2. The expansion device according to claim 1, characterized in that, The buckle hole has a locking surface. When the buckle is in the first position, a portion of the buckle is close to the locking surface. When the buckle is in the second position, a portion of the buckle is away from the locking surface.
3. The expansion device according to claim 1, characterized in that, The rotating component is a turntable, and the linkage includes a connecting rod. The two ends of the connecting rod are respectively pivotally connected to the turntable and the latching component. When the operating component drives the rotating component to rotate, the rotating component drives the connecting rod, causing the connecting rod to move the latching component from the first position to the second position.

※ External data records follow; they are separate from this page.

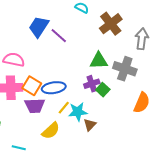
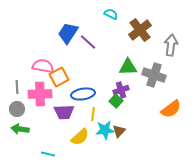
orange square: (32, 86) -> (59, 77), moved, turned 30
green square: (103, 90) -> (116, 101), moved
orange semicircle: (142, 103) -> (171, 109), turned 30
yellow line: (64, 108) -> (93, 114), turned -32
cyan star: (78, 112) -> (105, 130), moved

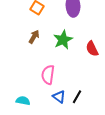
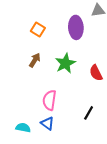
blue triangle: (59, 97) -> (47, 123), moved
black line: (77, 97) -> (89, 113), moved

4. The expansion device according to claim 1, characterized in that, The disassembly and assembly mechanism further includes an ejector that is movably inserted through a hole in the housing. The housing further includes a cantilever base, and an elastic member connects the ejector and the cantilever base.
5. The expansion device according to claim 1, characterized in that, The transmission assembly further includes a lever arm fixed between the thrust rod and the rotating member.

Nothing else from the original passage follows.